• What you will do: What is needed is an exact copy of the whole listing below, with no pictures.

*** Extracted material

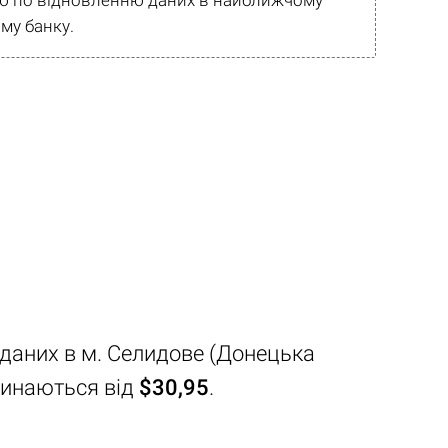
рію по відновленню даних в найближчому
му банку.
 даних в м. Селидове (Донецька
чинаються від
$30,95
.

******

• Answer section:
рію по відновленню даних в найближчому
му банку.
 даних в м. Селидове (Донецька
чинаються від
$30,95
.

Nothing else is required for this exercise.